How to Make Survival Bread

By Christine Wheatley

Survival bread, also known as hard tack, pilot bread, ship biscuit or sea bread, was used throughout history during wars, on long sea voyages and in other survival situations where an inexpensive food was needed that would keep indefinitely. Survival bread is still baked and eaten today by survivalists, hikers and campers who need a long-lasting food source that doesn't require refrigeration. Survival bread contains stable, non-perishable ingredients, and lasts for a year or longer when stored in an airtight container.


Turn on the oven and preheat it to 400 degrees.

Add flour and a generous pinch of salt to a mixing bowl; you need 4 cups of flour to make 2 pounds of survival bread. Mix the salt and flour together with a spoon.

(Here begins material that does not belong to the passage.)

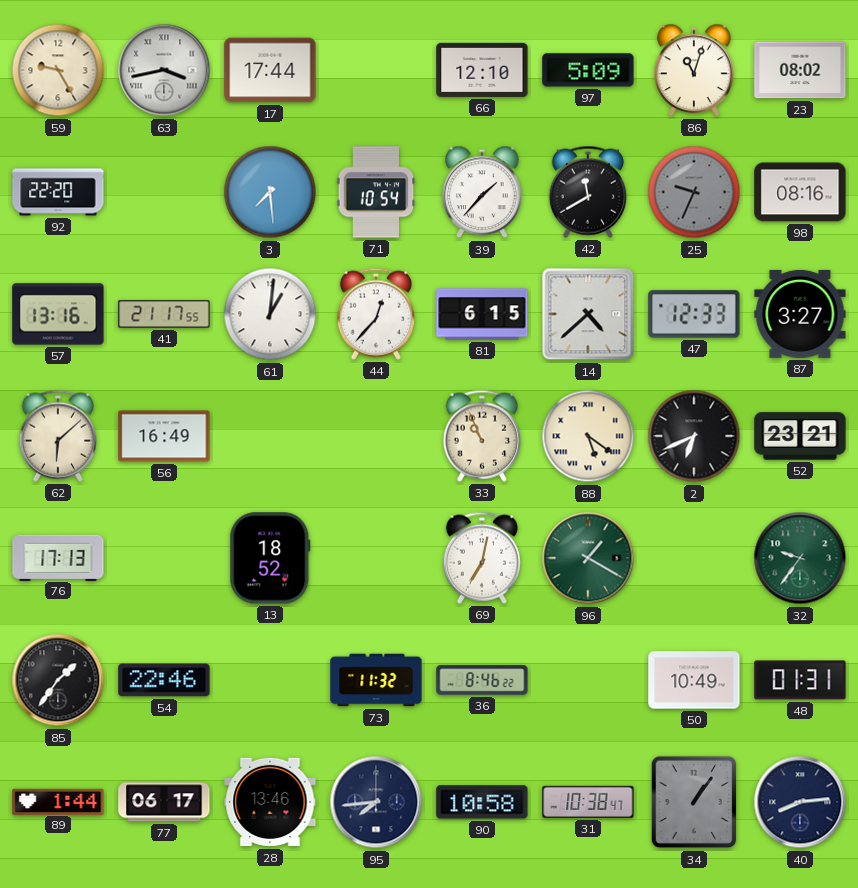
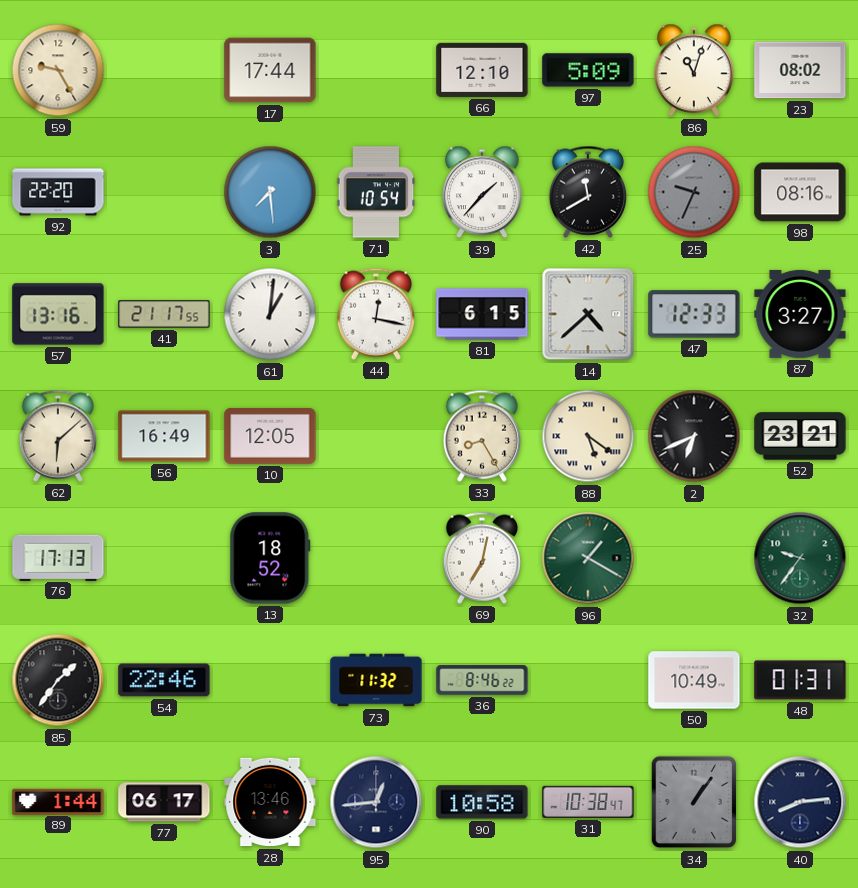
63: 3:43 -> none
44: 12:37 -> 12:17
10: none -> 12:05
33: 10:56 -> 8:25
95: 7:44 -> 12:44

Add water to the flour and salt mixture, a little at a time, while you mix it by hand. The mixture should stick together but not to your hands or the rolling pin. The idea is to use as little water as possible to achieve this.

Roll out the dough with the rolling pin, shaping it into a large rectangle, until it's about 1/2 inch thick.

Cut the dough with the knife, creating 3-by-3-inch squares. Poke each square with a wooden skewer without punching completely through the dough, making a 4-by-4 pattern of holes. Repeat this hole pattern on the other side as well. The holes will enable you to break the bread easier once it's cooked.

Put the bread dough on a dry cookie sheet and place it in the oven. Bake the dough until lightly browned on the edges, about 20 to 25 minutes.

Wait until the bread is completely dry before removing it from the oven. Store the survival bread in a closed container away from moisture.